= Beginning of Section =

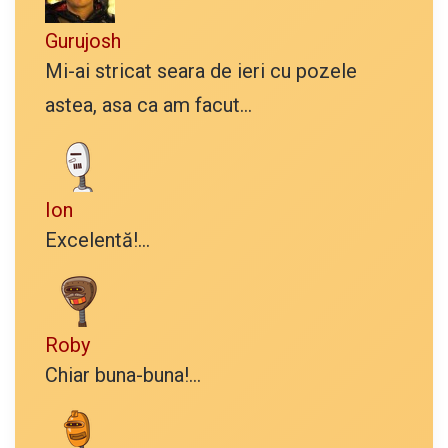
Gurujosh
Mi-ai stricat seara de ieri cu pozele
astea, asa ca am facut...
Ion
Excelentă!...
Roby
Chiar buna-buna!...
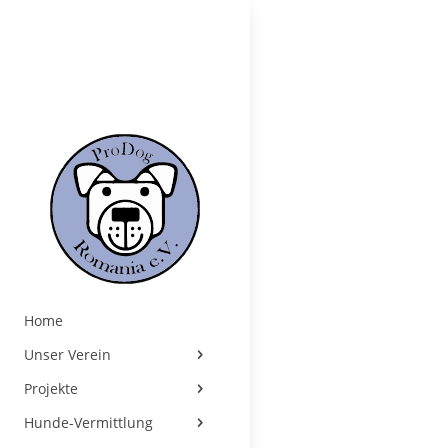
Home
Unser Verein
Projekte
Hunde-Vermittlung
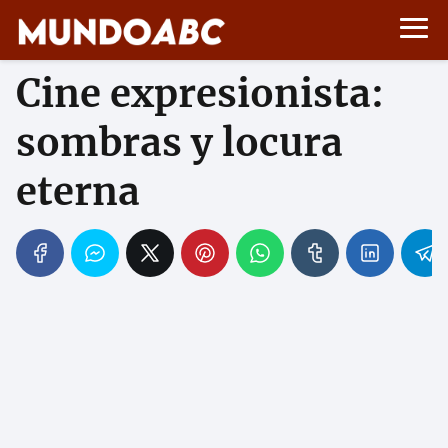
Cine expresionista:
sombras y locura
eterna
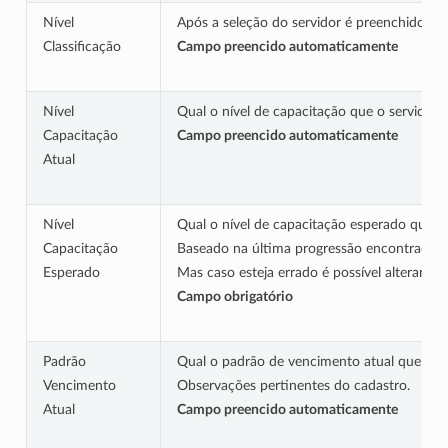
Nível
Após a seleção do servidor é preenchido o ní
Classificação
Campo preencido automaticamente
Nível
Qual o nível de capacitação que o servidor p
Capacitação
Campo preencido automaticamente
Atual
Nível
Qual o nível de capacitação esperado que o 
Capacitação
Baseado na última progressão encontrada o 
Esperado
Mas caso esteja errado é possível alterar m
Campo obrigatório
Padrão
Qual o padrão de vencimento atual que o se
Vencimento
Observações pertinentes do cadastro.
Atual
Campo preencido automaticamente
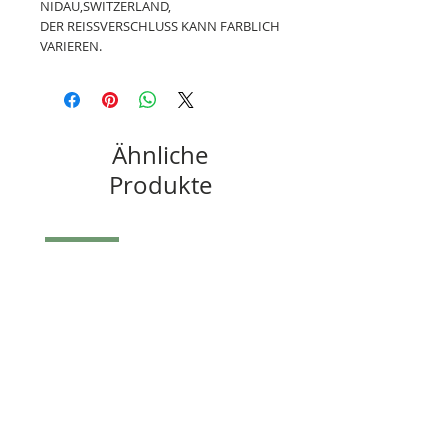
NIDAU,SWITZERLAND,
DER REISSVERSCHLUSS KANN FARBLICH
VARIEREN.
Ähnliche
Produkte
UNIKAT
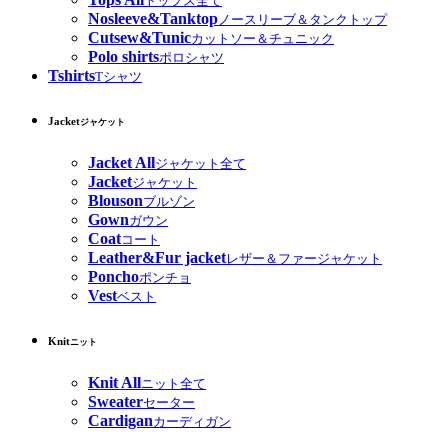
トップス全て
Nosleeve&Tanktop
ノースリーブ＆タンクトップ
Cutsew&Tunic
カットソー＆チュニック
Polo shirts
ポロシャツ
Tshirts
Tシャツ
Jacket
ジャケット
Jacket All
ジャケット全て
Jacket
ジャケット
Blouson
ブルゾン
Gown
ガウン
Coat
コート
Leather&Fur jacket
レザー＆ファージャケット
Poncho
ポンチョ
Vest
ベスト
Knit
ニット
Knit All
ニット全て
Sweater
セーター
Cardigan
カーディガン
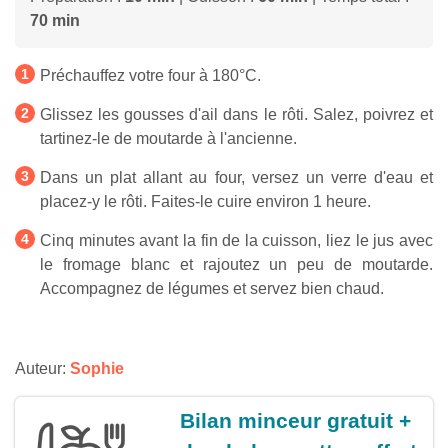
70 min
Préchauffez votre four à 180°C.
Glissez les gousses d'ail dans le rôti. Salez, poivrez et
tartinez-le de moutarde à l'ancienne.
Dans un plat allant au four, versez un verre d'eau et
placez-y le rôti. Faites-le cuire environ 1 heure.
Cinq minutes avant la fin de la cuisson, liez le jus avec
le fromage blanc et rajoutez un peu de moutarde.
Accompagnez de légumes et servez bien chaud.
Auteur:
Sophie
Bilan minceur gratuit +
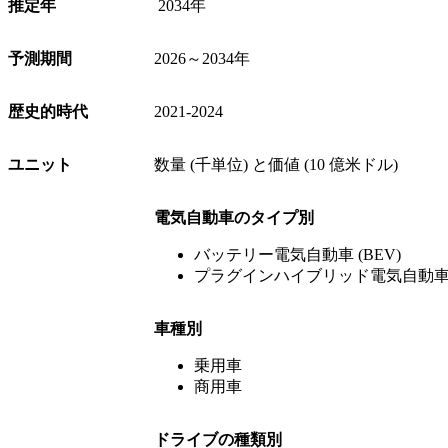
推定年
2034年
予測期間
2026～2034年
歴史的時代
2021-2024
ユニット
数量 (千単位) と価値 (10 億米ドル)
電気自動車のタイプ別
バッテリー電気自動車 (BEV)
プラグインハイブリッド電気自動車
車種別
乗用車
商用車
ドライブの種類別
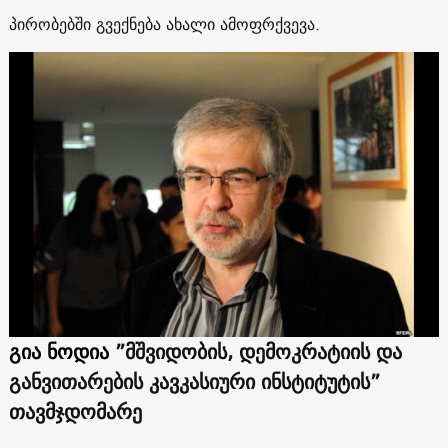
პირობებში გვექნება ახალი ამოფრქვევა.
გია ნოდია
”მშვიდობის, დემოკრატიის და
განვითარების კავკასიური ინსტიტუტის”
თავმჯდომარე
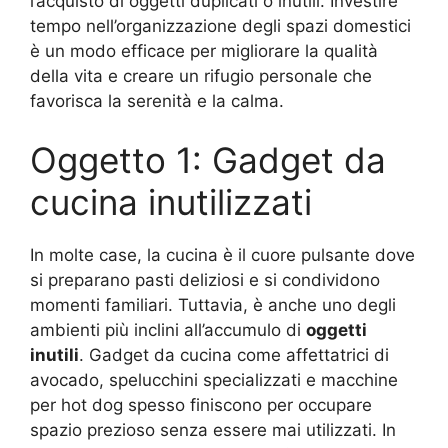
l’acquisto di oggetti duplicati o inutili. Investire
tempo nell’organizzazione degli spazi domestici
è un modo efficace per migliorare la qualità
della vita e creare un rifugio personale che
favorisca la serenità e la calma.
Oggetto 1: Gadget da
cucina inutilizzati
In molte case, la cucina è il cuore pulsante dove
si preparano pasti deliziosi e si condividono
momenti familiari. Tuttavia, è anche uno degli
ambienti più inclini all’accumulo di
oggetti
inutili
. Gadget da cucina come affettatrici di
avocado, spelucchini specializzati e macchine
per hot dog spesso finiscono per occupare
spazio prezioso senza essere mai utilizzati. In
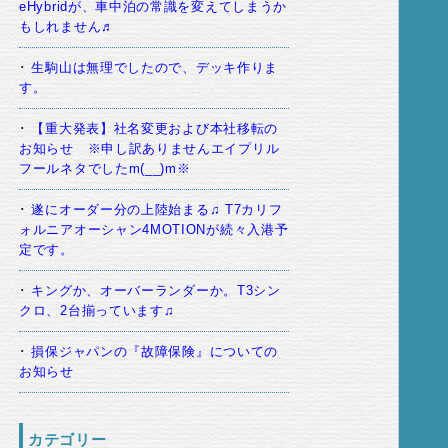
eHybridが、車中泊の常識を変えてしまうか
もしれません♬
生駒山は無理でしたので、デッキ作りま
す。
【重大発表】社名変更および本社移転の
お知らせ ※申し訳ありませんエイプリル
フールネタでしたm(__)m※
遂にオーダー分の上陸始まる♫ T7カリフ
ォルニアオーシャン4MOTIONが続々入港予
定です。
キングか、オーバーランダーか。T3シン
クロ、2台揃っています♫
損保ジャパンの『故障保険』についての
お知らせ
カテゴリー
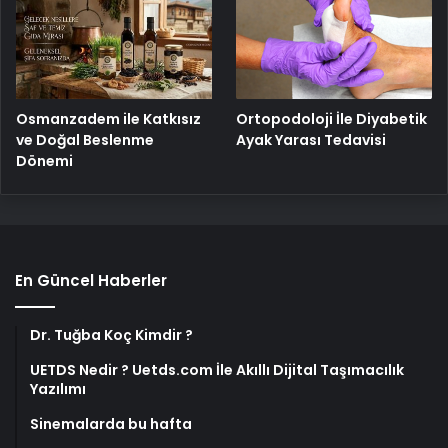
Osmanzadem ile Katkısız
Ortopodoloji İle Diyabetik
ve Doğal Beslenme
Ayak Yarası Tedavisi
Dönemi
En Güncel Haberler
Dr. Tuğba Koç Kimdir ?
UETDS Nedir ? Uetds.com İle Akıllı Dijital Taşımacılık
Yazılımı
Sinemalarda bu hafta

= End of Section =

• _Exercise details_: Return all of the material exactly, without pictures.

• _Result of the exercise_:
Gurujosh
Mi-ai stricat seara de ieri cu pozele
astea, asa ca am facut...
Ion
Excelentă!...
Roby
Chiar buna-buna!...
Home
Unser Verein
Projekte
Hunde-Vermittlung
Cine expresionista:
sombras y locura
eterna
Nível
Após a seleção do servidor é preenchido o ní
Classificação
Campo preencido automaticamente
Nível
Qual o nível de capacitação que o servidor p
Capacitação
Campo preencido automaticamente
Atual
Nível
Qual o nível de capacitação esperado que o 
Capacitação
Baseado na última progressão encontrada o 
Esperado
Mas caso esteja errado é possível alterar m
Campo obrigatório
Padrão
Qual o padrão de vencimento atual que o se
Vencimento
Observações pertinentes do cadastro.
Atual
Campo preencido automaticamente
NIDAU,SWITZERLAND,
DER REISSVERSCHLUSS KANN FARBLICH
VARIEREN.
Ähnliche
Produkte
UNIKAT
トップス全て
Nosleeve&Tanktop
ノースリーブ＆タンクトップ
Cutsew&Tunic
カットソー＆チュニック
Polo shirts
ポロシャツ
Tshirts
Tシャツ
Jacket
ジャケット
Jacket All
ジャケット全て
Jacket
ジャケット
Blouson
ブルゾン
Gown
ガウン
Coat
コート
Leather&Fur jacket
レザー＆ファージャケット
Poncho
ポンチョ
Vest
ベスト
Knit
ニット
Knit All
ニット全て
Sweater
セーター
Cardigan
カーディガン
70 min
Préchauffez votre four à 180°C.
Glissez les gousses d'ail dans le rôti. Salez, poivrez et
tartinez-le de moutarde à l'ancienne.
Dans un plat allant au four, versez un verre d'eau et
placez-y le rôti. Faites-le cuire environ 1 heure.
Cinq minutes avant la fin de la cuisson, liez le jus avec
le fromage blanc et rajoutez un peu de moutarde.
Accompagnez de légumes et servez bien chaud.
Auteur:
Sophie
Bilan minceur gratuit +
推定年
2034年
予測期間
2026～2034年
歴史的時代
2021-2024
ユニット
数量 (千単位) と価値 (10 億米ドル)
電気自動車のタイプ別
バッテリー電気自動車 (BEV)
プラグインハイブリッド電気自動車
車種別
乗用車
商用車
ドライブの種類別
პირობებში გვექნება ახალი ამოფრქვევა.
გია ნოდია
”მშვიდობის, დემოკრატიის და
განვითარების კავკასიური ინსტიტუტის”
თავმჯდომარე
l’acquisto di oggetti duplicati o inutili. Investire
tempo nell’organizzazione degli spazi domestici
è un modo efficace per migliorare la qualità
della vita e creare un rifugio personale che
favorisca la serenità e la calma.
Oggetto 1: Gadget da
cucina inutilizzati
In molte case, la cucina è il cuore pulsante dove
si preparano pasti deliziosi e si condividono
momenti familiari. Tuttavia, è anche uno degli
ambienti più inclini all’accumulo di
oggetti
inutili
. Gadget da cucina come affettatrici di
avocado, spelucchini specializzati e macchine
per hot dog spesso finiscono per occupare
spazio prezioso senza essere mai utilizzati. In
eHybridが、車中泊の常識を変えてしまうか
もしれません♬
生駒山は無理でしたので、デッキ作りま
す。
【重大発表】社名変更および本社移転の
お知らせ ※申し訳ありませんエイプリル
フールネタでしたm(__)m※
遂にオーダー分の上陸始まる♫ T7カリフ
ォルニアオーシャン4MOTIONが続々入港予
定です。
キングか、オーバーランダーか。T3シン
クロ、2台揃っています♫
損保ジャパンの『故障保険』についての
お知らせ
カテゴリー
Osmanzadem ile Katkısız
Ortopodoloji İle Diyabetik
ve Doğal Beslenme
Ayak Yarası Tedavisi
Dönemi
En Güncel Haberler
Dr. Tuğba Koç Kimdir ?
UETDS Nedir ? Uetds.com İle Akıllı Dijital Taşımacılık
Yazılımı
Sinemalarda bu hafta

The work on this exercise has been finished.